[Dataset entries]

++++++++++++++++++++

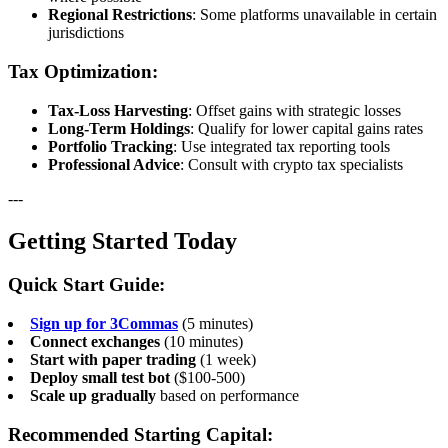
Regional Restrictions
: Some platforms unavailable in certain
jurisdictions
Tax Optimization:
Tax-Loss Harvesting
: Offset gains with strategic losses
Long-Term Holdings
: Qualify for lower capital gains rates
Portfolio Tracking
: Use integrated tax reporting tools
Professional Advice
: Consult with crypto tax specialists
---
Getting Started Today
Quick Start Guide:
Sign up for 3Commas
(5 minutes)
Connect exchanges
(10 minutes)
Start with paper trading
(1 week)
Deploy small test bot
($100-500)
Scale up gradually
based on performance
Recommended Starting Capital:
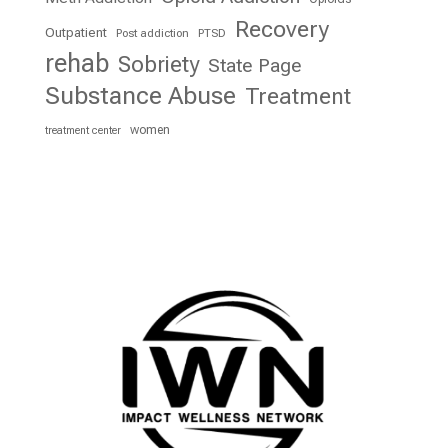
Recovery
Outpatient
Post addiction
PTSD
rehab
Sobriety
State Page
Substance Abuse
Treatment
women
treatment center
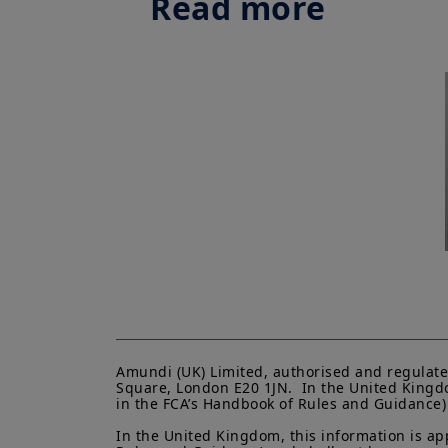
Read more
Amundi (UK) Limited, authorised and regulate
Square, London E20 1JN.  In the United Kingdo
in the FCA’s Handbook of Rules and Guidance) a
In the United Kingdom, this information is ap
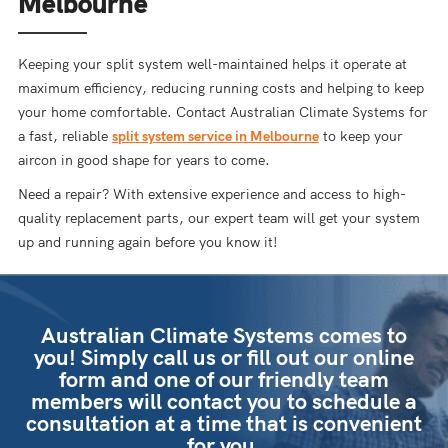
Melbourne
Keeping your split system well-maintained helps it operate at
maximum efficiency, reducing running costs and helping to keep
your home comfortable. Contact Australian Climate Systems for
a fast, reliable
split system service in Melbourne
to keep your
aircon in good shape for years to come.
Need a repair? With extensive experience and access to high-
quality replacement parts, our expert team will get your system
up and running again before you know it!
Australian Climate Systems comes to
you! Simply call us or fill out our online
form and one of our friendly team
members will contact you to schedule a
consultation at a time that is convenient
for you.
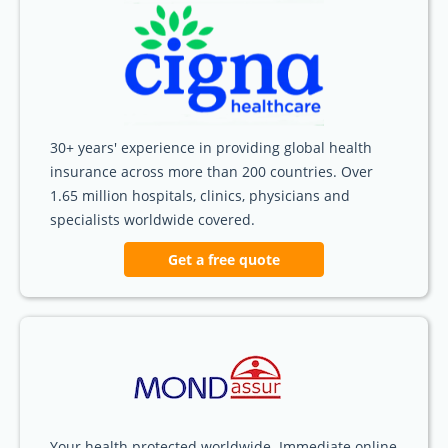
30+ years' experience in providing global health
insurance across more than 200 countries. Over
1.65 million hospitals, clinics, physicians and
specialists worldwide covered.
Get a free quote
Your health protected worldwide. Immediate online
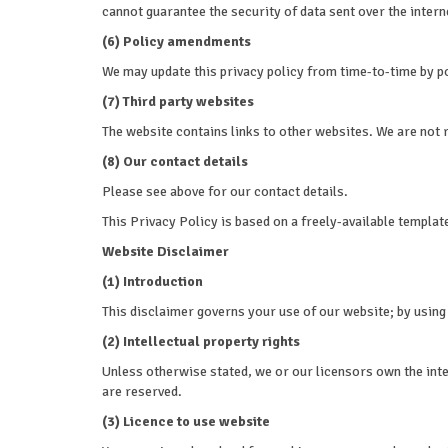
cannot guarantee the security of data sent over the intern
(6) Policy amendments
We may update this privacy policy from time-to-time by p
(7) Third party websites
The website contains links to other websites. We are not r
(8) Our contact details
Please see above for our contact details.
This Privacy Policy is based on a freely-available templat
Website Disclaimer
(1) Introduction
This disclaimer governs your use of our website; by using o
(2) Intellectual property rights
Unless otherwise stated, we or our licensors own the intel
are reserved.
(3) Licence to use website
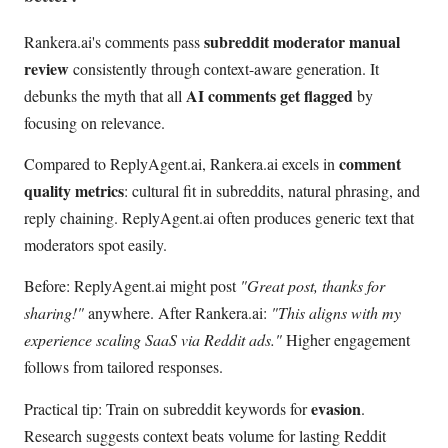
subreddit moderator manual
Rankera.ai's comments pass
review
consistently through context-aware generation. It
AI comments get flagged
debunks the myth that all
by
focusing on relevance.
comment
Compared to ReplyAgent.ai, Rankera.ai excels in
quality metrics
: cultural fit in subreddits, natural phrasing, and
reply chaining. ReplyAgent.ai often produces generic text that
moderators spot easily.
Before: ReplyAgent.ai might post
"Great post, thanks for
sharing!"
anywhere. After Rankera.ai:
"This aligns with my
experience scaling SaaS via Reddit ads."
Higher engagement
follows from tailored responses.
evasion
Practical tip: Train on subreddit keywords for
.
Research suggests context beats volume for lasting Reddit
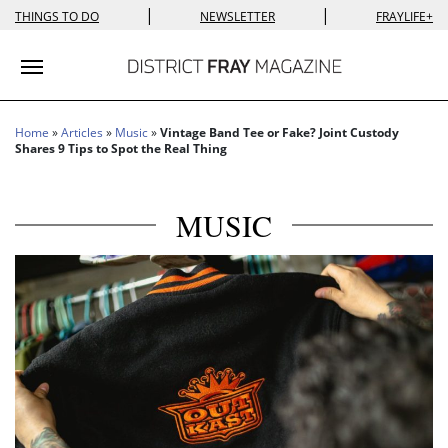
|
|
THINGS TO DO
NEWSLETTER
FRAYLIFE+
Toggle navigation
Home
»
Articles
»
Music
»
Vintage Band Tee or Fake? Joint Custody
Shares 9 Tips to Spot the Real Thing
MUSIC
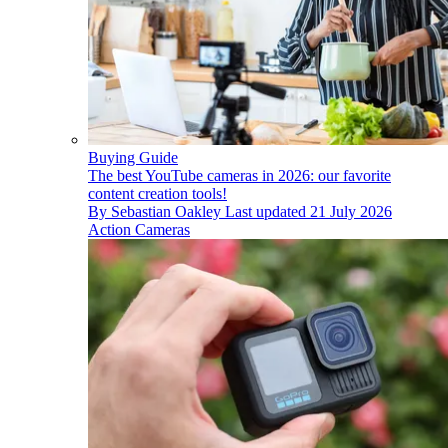
Buying Guide
The best YouTube cameras in 2026: our favorite
content creation tools!
By
Sebastian Oakley
Last updated
21 July 2026
Action Cameras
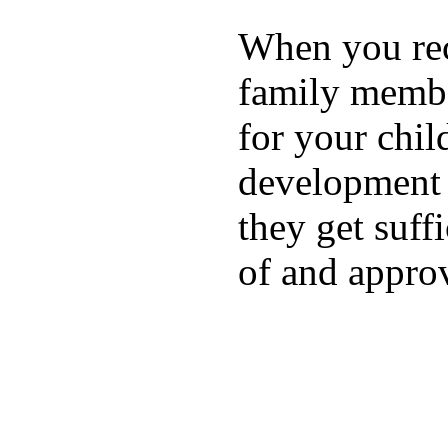
When you rece
family membe
for your chil
development a
they get suffi
of and appro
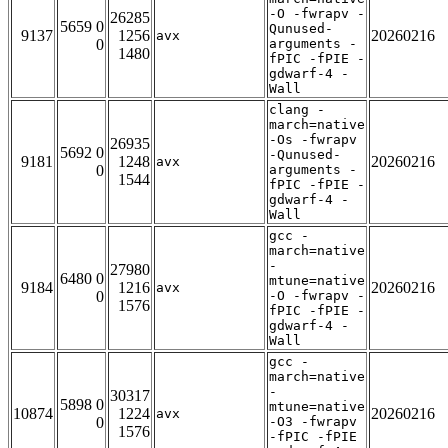
-O -fwrapv -
26285
5659 0
Qunused-
9137
1256
20260216
avx
0
arguments -
1480
fPIC -fPIE -
gdwarf-4 -
Wall
clang -
march=native
-Os -fwrapv
26935
5692 0
-Qunused-
9181
1248
20260216
avx
0
arguments -
1544
fPIC -fPIE -
gdwarf-4 -
Wall
gcc -
march=native
-
27980
6480 0
mtune=native
9184
1216
20260216
avx
0
-O -fwrapv -
1576
fPIC -fPIE -
gdwarf-4 -
Wall
gcc -
march=native
-
30317
5898 0
mtune=native
10874
1224
20260216
avx
0
-O3 -fwrapv
1576
-fPIC -fPIE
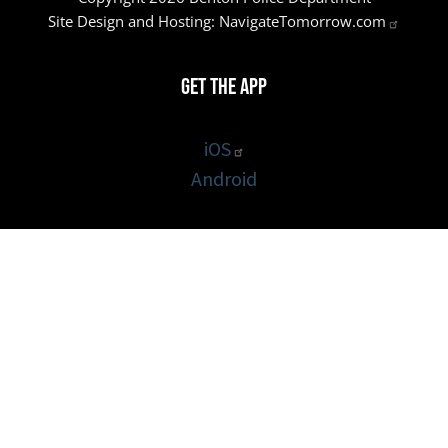
Site Design and Hosting:
NavigateTomorrow.com
Get the App
iOS
Android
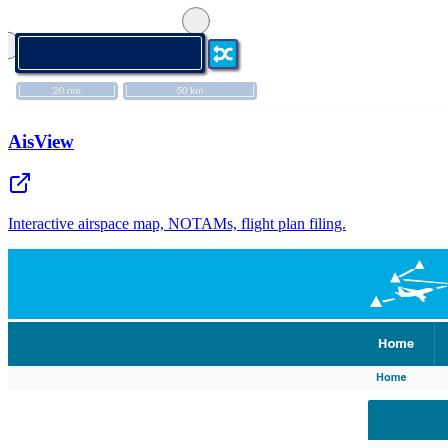
AisView
Interactive airspace map, NOTAMs, flight plan filing.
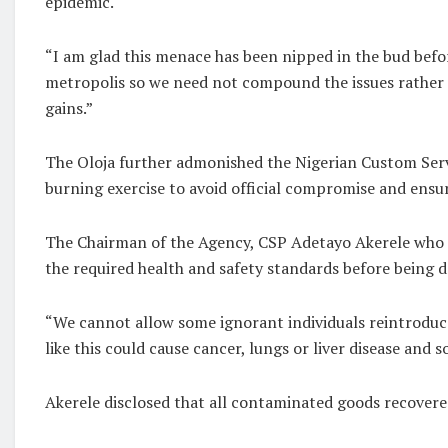
epidemic.
“I am glad this menace has been nipped in the bud befor
metropolis so we need not compound the issues rather its
gains.”
The Oloja further admonished the Nigerian Custom Servi
burning exercise to avoid official compromise and ensu
The Chairman of the Agency, CSP Adetayo Akerele who l
the required health and safety standards before being 
“We cannot allow some ignorant individuals reintroduc
like this could cause cancer, lungs or liver disease and
Akerele disclosed that all contaminated goods recovere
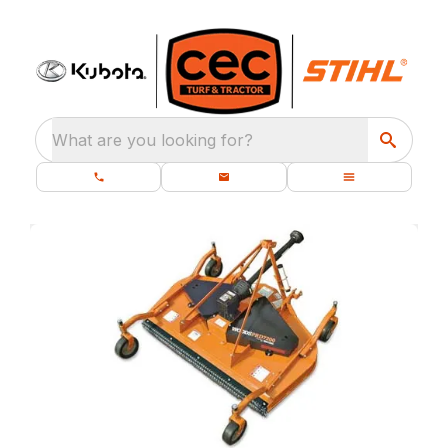
What are you looking for?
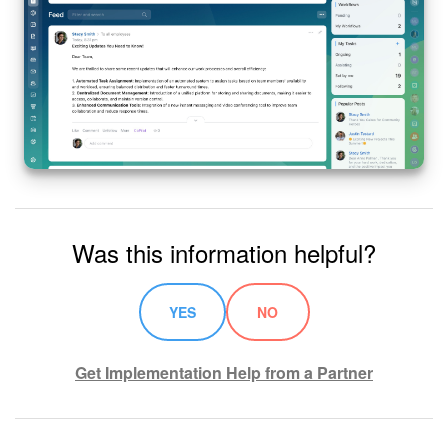
Was this information helpful?
YES
NO
Get Implementation Help from a Partner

++++++++++++++++++++

### [Action item]
Would you filter the records and copy out each line containing "Systems"?

### [Response box]
your home comfortable. Contact Australian Climate Systems for
Australian Climate Systems comes to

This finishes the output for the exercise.